INDReporter

The devil's bill

by Patrick Flanagan

Sen. Page Cortez's bill to stop charter schools from getting dedicated tax revenues from the Lafayette Parish School System should have been an easy sell to his fellow lawmakers, but there was one problem: the number assigned to his bill also happened to be what the Bible calls the "number of the beast."

"I think I would have been better off asking for a substitute bill just to get a different number" - Sen. Page Cortez

Sen. Page Cortez's bill to stop charter schools from getting dedicated tax revenues from the Lafayette Parish School System should have been an easy sell to his fellow lawmakers, but there was one problem: the number assigned to his bill also happened to be what the Bible calls the "number of the beast."

Senate Bill 666, Cortez tells The Daily Advertiser, "was doomed from the start by the number."
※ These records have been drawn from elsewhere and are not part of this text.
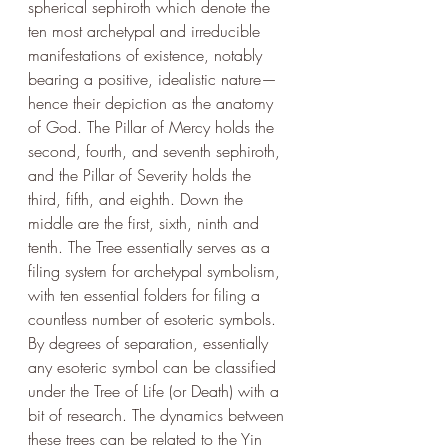
spherical sephiroth which denote the 
ten most archetypal and irreducible 
manifestations of existence, notably 
bearing a positive, idealistic nature— 
hence their depiction as the anatomy 
of God. The Pillar of Mercy holds the 
second, fourth, and seventh sephiroth, 
and the Pillar of Severity holds the 
third, fifth, and eighth. Down the 
middle are the first, sixth, ninth and 
tenth. The Tree essentially serves as a 
filing system for archetypal symbolism, 
with ten essential folders for filing a 
countless number of esoteric symbols. 
By degrees of separation, essentially 
any esoteric symbol can be classified 
under the Tree of Life (or Death) with a 
bit of research. The dynamics between 
these trees can be related to the Yin 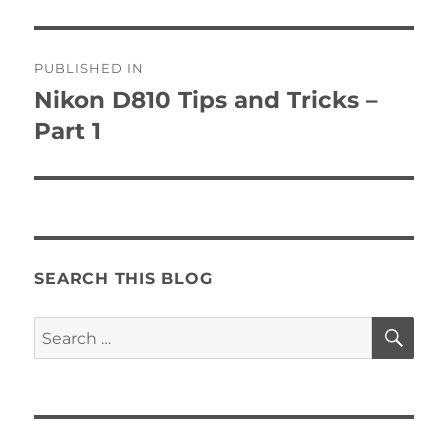
Post
PUBLISHED IN
navigation
Nikon D810 Tips and Tricks –
Part 1
SEARCH THIS BLOG
SE
Search
for: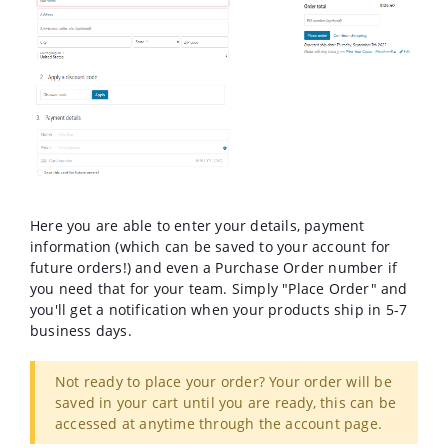
Here you are able to enter your details, payment
information (which can be saved to your account for
future orders!) and even a Purchase Order number if
you need that for your team. Simply "Place Order" and
you'll get a notification when your products ship in 5-7
business days.
Not ready to place your order? Your order will be
saved in your cart until you are ready, this can be
accessed at anytime through the account page.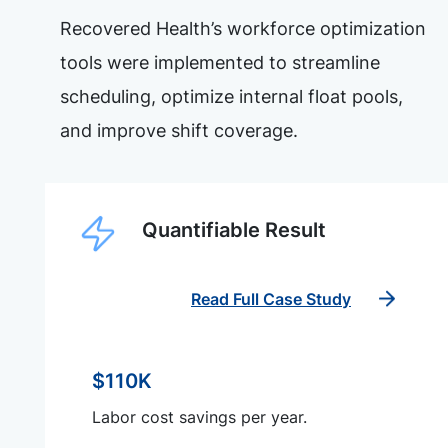
Recovered Health’s workforce optimization
tools were implemented to streamline
scheduling, optimize internal float pools,
and improve shift coverage.
Quantifiable Result
Read Full Case Study
$110K
Labor cost savings per year.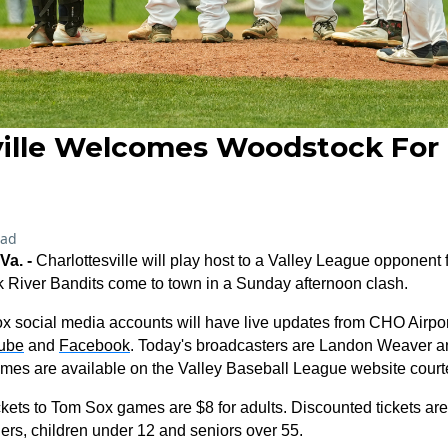
ville Welcomes Woodstock Fo
ead
a. -
Charlottesville will play host to a Valley League opponent fo
 River Bandits come to town in a Sunday afternoon clash.
 social media accounts will have live updates from CHO Airport
ube
and
Facebook
. Today's broadcasters are Landon Weaver a
games are available on the Valley Baseball League website court
ckets to Tom Sox games are $8 for adults. Discounted tickets ar
onders, children under 12 and seniors over 55.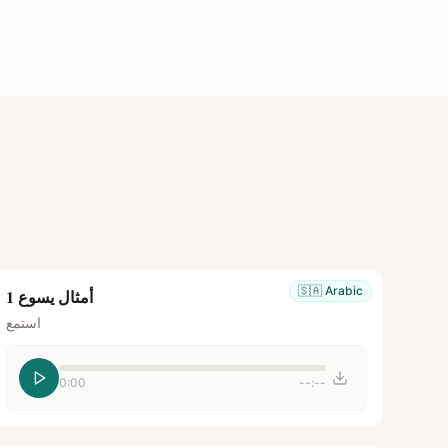
🇸🇦
Arabic
أمثال يسوع 1
استمع
0:00
--:--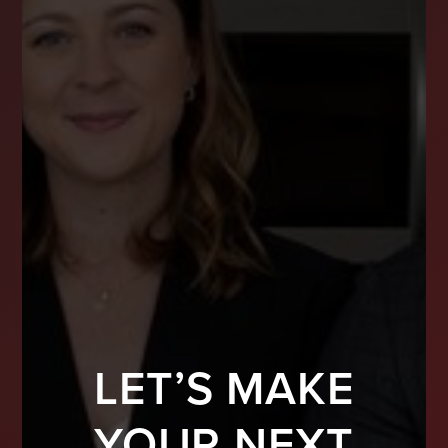
LET’S MAKE
YOUR NEXT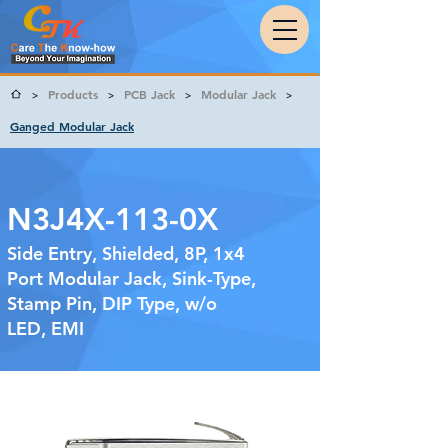
Products
PCB Jack
Modular Jack
>
>
>
>
Ganged Modular Jack
N3J4X-113-0X
Side Entry, Shielded, 8P, 1x4
Port Modular Jack, Sink-Type,
Stamp Pin, DIP Type, w/o
LED, EMI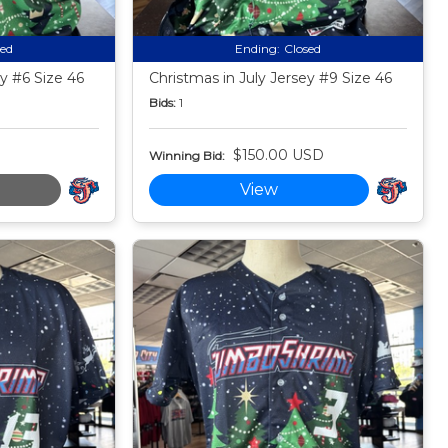
sed
Ending:
Closed
ey #6 Size 46
Christmas in July Jersey #9 Size 46
Bids:
1
$150.00 USD
Winning Bid:
View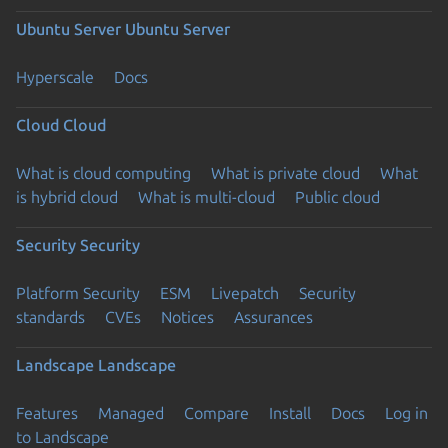
Ubuntu Server
Ubuntu Server
Hyperscale
Docs
Cloud
Cloud
What is cloud computing
What is private cloud
What
is hybrid cloud
What is multi-cloud
Public cloud
Security
Security
Platform Security
ESM
Livepatch
Security
standards
CVEs
Notices
Assurances
Landscape
Landscape
Features
Managed
Compare
Install
Docs
Log in
to Landscape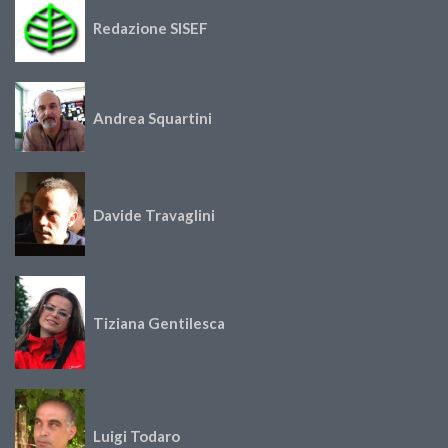
Redazione SISEF
Andrea Squartini
Davide Travaglini
Tiziana Gentilesca
Luigi Todaro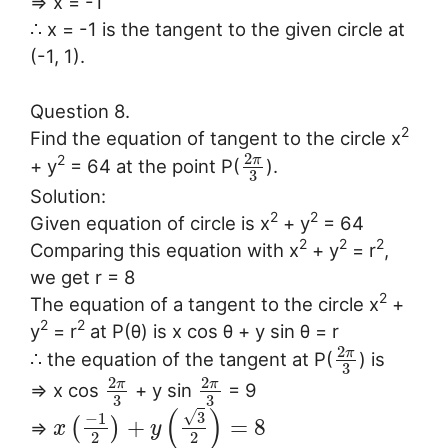
⇒ x = -1
∴ x = -1 is the tangent to the given circle at
(-1, 1).
Question 8.
2
Find the equation of tangent to the circle x
2
π
2
+ y
= 64 at the point P(
).
3
Solution:
2
2
Given equation of circle is x
+ y
= 64
2
2
2
Comparing this equation with x
+ y
= r
,
we get r = 8
2
The equation of a tangent to the circle x
+
2
2
y
= r
at P(θ) is x cos θ + y sin θ = r
2
π
∴ the equation of the tangent at P(
) is
3
2
2
π
π
⇒ x cos
+ y sin
= 9
3
3
(
)
√
3
−
1
+
=
8
(
)
⇒
x
y
2
2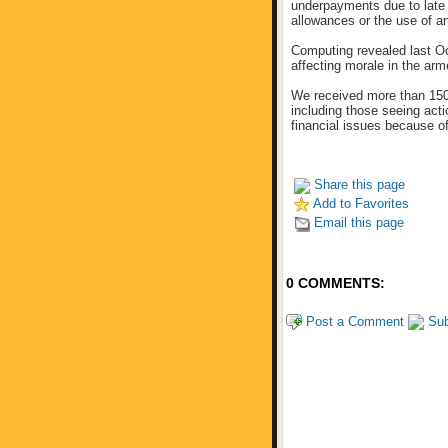
underpayments due to late 
allowances or the use of an
Computing revealed last Oc
affecting morale in the arm
We received more than 150
including those seeing acti
financial issues because o
Share this page
Add to Favorites
Email this page
0 COMMENTS:
Post a Comment
Sub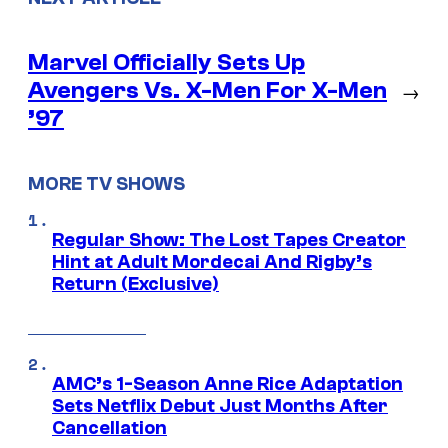
Marvel Officially Sets Up
Avengers Vs. X-Men For X-Men
→
’97
MORE TV SHOWS
Regular Show: The Lost Tapes Creator
Hint at Adult Mordecai And Rigby’s
Return (Exclusive)
AMC’s 1-Season Anne Rice Adaptation
Sets Netflix Debut Just Months After
Cancellation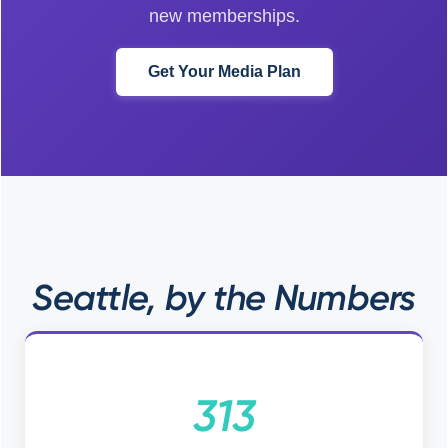
new memberships.
Get Your Media Plan
Seattle, by the Numbers
313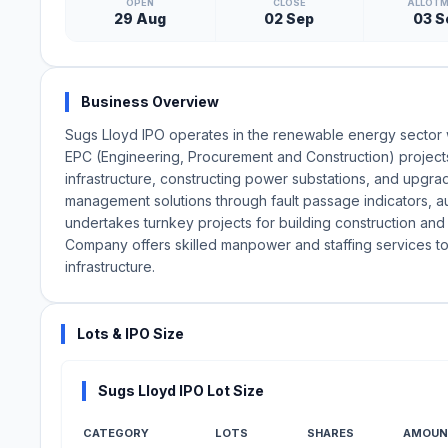
OPEN
CLOSE
ALLOT
29 Aug
02 Sep
03 S
Business Overview
Sugs Lloyd IPO operates in the renewable energy sector wit
EPC (Engineering, Procurement and Construction) projects.
infrastructure, constructing power substations, and upg
management solutions through fault passage indicators, auto
undertakes turnkey projects for building construction and s
Company offers skilled manpower and staffing services t
infrastructure.
Lots & IPO Size
Sugs Lloyd IPO Lot Size
CATEGORY
LOTS
SHARES
AMOUN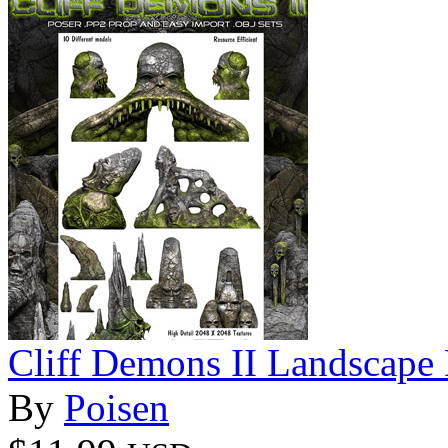
Cliff Demons II Landscape
By
Poisen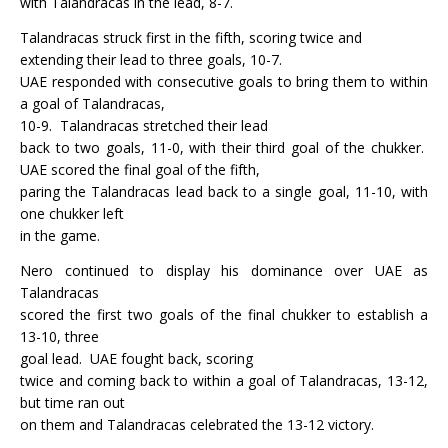
with Talandracas in the lead, 8-7.
Talandracas struck first in the fifth, scoring twice and
extending their lead to three goals, 10-7.
UAE responded with consecutive goals to bring them to within
a goal of Talandracas,
10-9.
Talandracas stretched their lead
back to two goals, 11-0, with their third goal of the chukker.
UAE scored the final goal of the fifth,
paring the Talandracas lead back to a single goal, 11-10, with
one chukker left
in the game.
Nero continued to display his dominance over UAE as
Talandracas
scored the first two goals of the final chukker to establish a
13-10, three
goal lead.
UAE fought back, scoring
twice and coming back to within a goal of Talandracas, 13-12,
but time ran out
on them and Talandracas celebrated the 13-12 victory.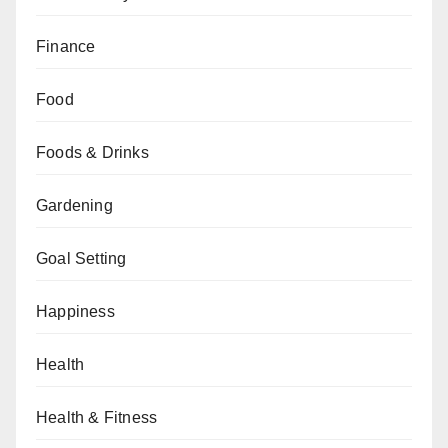
Finance
Food
Foods & Drinks
Gardening
Goal Setting
Happiness
Health
Health & Fitness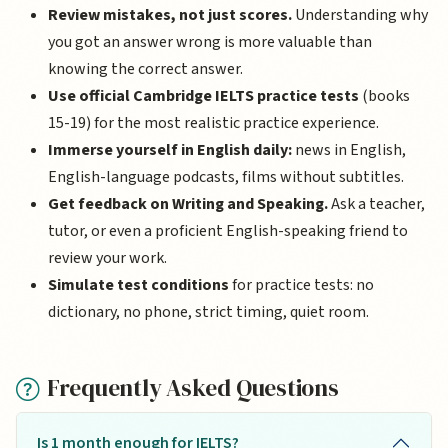
Review mistakes, not just scores.
Understanding why
you got an answer wrong is more valuable than
knowing the correct answer.
Use official Cambridge IELTS practice tests
(books
15-19) for the most realistic practice experience.
Immerse yourself in English daily:
news in English,
English-language podcasts, films without subtitles.
Get feedback on Writing and Speaking.
Ask a teacher,
tutor, or even a proficient English-speaking friend to
review your work.
Simulate test conditions
for practice tests: no
dictionary, no phone, strict timing, quiet room.
Frequently Asked Questions
Is 1 month enough for IELTS?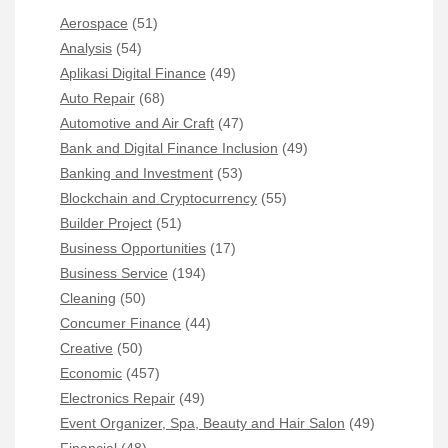
Aerospace
(51)
Analysis
(54)
Aplikasi Digital Finance
(49)
Auto Repair
(68)
Automotive and Air Craft
(47)
Bank and Digital Finance Inclusion
(49)
Banking and Investment
(53)
Blockchain and Cryptocurrency
(55)
Builder Project
(51)
Business Opportunities
(17)
Business Service
(194)
Cleaning
(50)
Concumer Finance
(44)
Creative
(50)
Economic
(457)
Electronics Repair
(49)
Event Organizer, Spa, Beauty and Hair Salon
(49)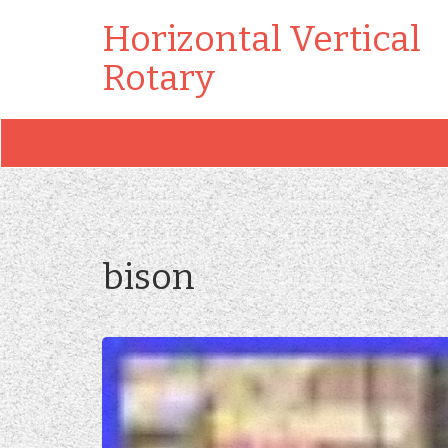
Horizontal Vertical
Rotary
bison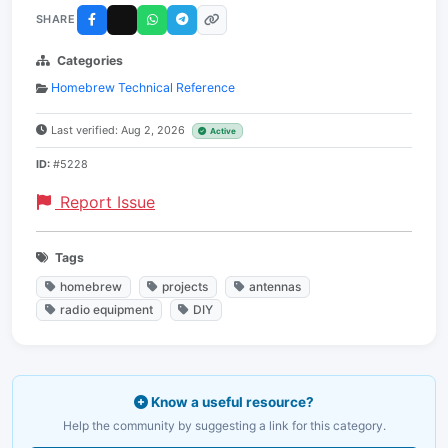
SHARE
Categories
Homebrew Technical Reference
Last verified: Aug 2, 2026
Active
ID:
#5228
Report Issue
Tags
homebrew
projects
antennas
radio equipment
DIY
Know a useful resource?
Help the community by suggesting a link for this category.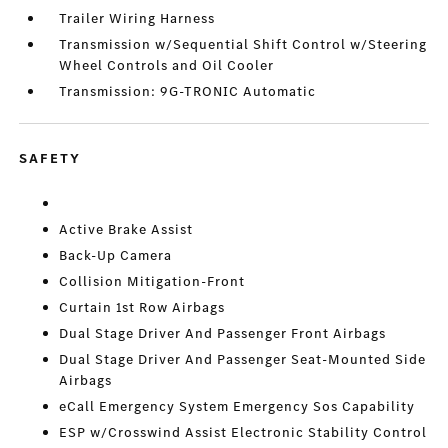
Trailer Wiring Harness
Transmission w/Sequential Shift Control w/Steering
Wheel Controls and Oil Cooler
Transmission: 9G-TRONIC Automatic
SAFETY
Active Brake Assist
Back-Up Camera
Collision Mitigation-Front
Curtain 1st Row Airbags
Dual Stage Driver And Passenger Front Airbags
Dual Stage Driver And Passenger Seat-Mounted Side
Airbags
eCall Emergency System Emergency Sos Capability
ESP w/Crosswind Assist Electronic Stability Control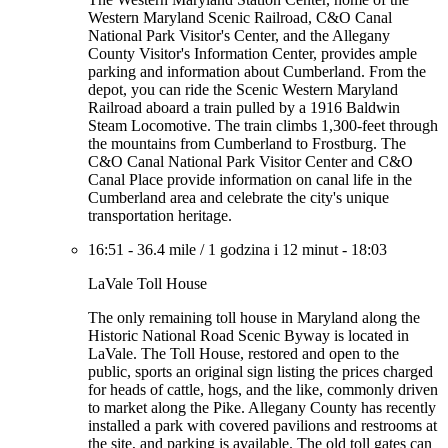
Western Maryland Scenic Railroad, C&O Canal
National Park Visitor's Center, and the Allegany
County Visitor's Information Center, provides ample
parking and information about Cumberland. From the
depot, you can ride the Scenic Western Maryland
Railroad aboard a train pulled by a 1916 Baldwin
Steam Locomotive. The train climbs 1,300-feet through
the mountains from Cumberland to Frostburg. The
C&O Canal National Park Visitor Center and C&O
Canal Place provide information on canal life in the
Cumberland area and celebrate the city's unique
transportation heritage.
16:51
-
36.4 mile
/
1 godzina i 12 minut
-
18:03
LaVale Toll House
The only remaining toll house in Maryland along the
Historic National Road Scenic Byway is located in
LaVale. The Toll House, restored and open to the
public, sports an original sign listing the prices charged
for heads of cattle, hogs, and the like, commonly driven
to market along the Pike. Allegany County has recently
installed a park with covered pavilions and restrooms at
the site, and parking is available. The old toll gates can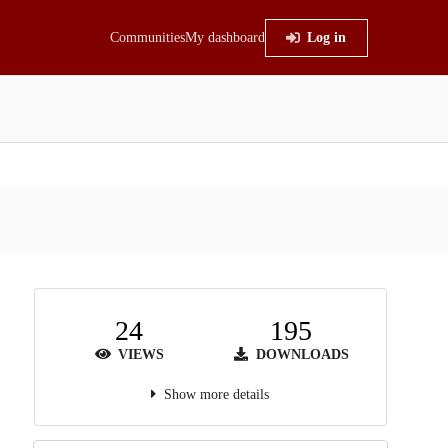
Communities
My dashboard
Log in
24
195
VIEWS
DOWNLOADS
Show more details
And he may just be onto something.

According to the report, Cortez's bill - which was filed on behalf of Superintendent Pat Cooper to keep $3 million of the $26 million in annual tax revenues received by the school system from going to charter schools - encountered bad luck from the start:

During the committee hearing on SB666, the power went off. The sound and recording system then quit working and when it finally came back on, testimony in the House of Representatives meeting two floors up in the Capitol came booming through the speakers instead of committee testimony.

Cortez's fellow senators became fed up with the troubled bill and wanted to kill it. After some pleading from Cortez and Cooper, a second chance was granted followed by an amendment from the Department of Education, which would have kept the bill alive had it not been for a lack of time.

"There's just too many moving parts to this issue," Cortez tells the Advertiser. "At this point, 666 is likely dead. I think I would have been better off asking for a substitute bill just to get a different number."